To ingest text-only files, you do not need to deploy the complete pipeline with all NIMs connected. If your scenario requires only text extraction from files, use the following steps to deploy only the necessary components using Helm.

When you install the Helm chart, enable only the following services that are required for text ingestion:

  • rag-server

  • ingestor-server

  • nv-ingest

  • nvidia-nim-llama-32-nv-embedqa-1b-v2

  • text-reranking-nim

  • nim-llm

  • milvus

  • minio

Additionally, ensure that table extraction, chart extraction, and image extraction are disabled.

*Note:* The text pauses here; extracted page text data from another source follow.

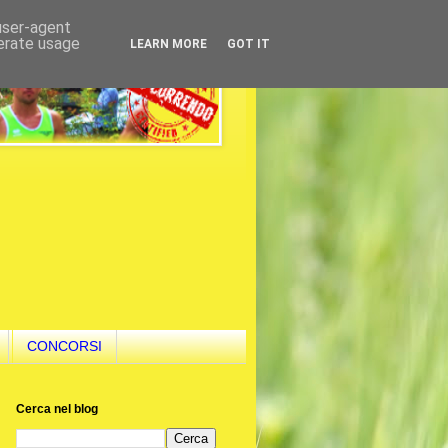
 user-agent
nerate usage
LEARN MORE
GOT IT
CONCORSI
Cerca nel blog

  1. First, modify the environment variables in values.yaml to enable text-only extraction:

    In the nv-ingest.envVars section, set the following values:

    nv-ingest:
      envVars:
        # ... existing configurations ...
        
        # === Text-Only Extraction Mode ===
        APP_NVINGEST_EXTRACTTEXT: "True"
        APP_NVINGEST_EXTRACTINFOGRAPHICS: "False"
        APP_NVINGEST_EXTRACTTABLES: "False"
        APP_NVINGEST_EXTRACTCHARTS: "False"
    
  2. Then use the modified values.yaml file in your Helm upgrade command:

helm upgrade --install rag -n rag https://helm.ngc.nvidia.com/nvidia/blueprint/charts/nvidia-blueprint-rag-v2.4.0.tgz \
  --username '$oauthtoken' \
  --password "${NGC_API_KEY}" \
  --values deploy/helm/nvidia-blueprint-rag/values.yaml \
  --set nimOperator.nim-llm.enabled=true \
  --set nimOperator.nvidia-nim-llama-32-nv-embedqa-1b-v2.enabled=true \
  --set nimOperator.nvidia-nim-llama-32-nv-rerankqa-1b-v2.enabled=true \
  --set ingestor-server.enabled=true \
  --set nv-ingest.enabled=true \
  --set nv-ingest.nimOperator.page_elements.enabled=false \
  --set nv-ingest.nimOperator.graphic_elements.enabled=false \
  --set nv-ingest.nimOperator.table_structure.enabled=false \
  --set nv-ingest.nimOperator.nemoretriever_ocr_v1.enabled=false \
  --set imagePullSecret.password=$NGC_API_KEY \
  --set ngcApiSecret.password=$NGC_API_KEY

Important

Disabling NV-Ingest Components for GPU Resource Management:

If you disable any nv-ingest dependent services (such as table_structure, graphic_elements, nemoretriever_ocr_v1, etc.) to free up GPU resources for customization, you must set the COMPONENTS_TO_READY_CHECK parameter to an empty string in the nv-ingest.envVars section of your values.yaml file:

nv-ingest:
  envVars:
    COMPONENTS_TO_READY_CHECK: ""

This ensures the nv-ingest pod reaches ready state even when some dependent components are disabled. Without this setting, the nv-ingest pod will wait indefinitely for the disabled components to become ready.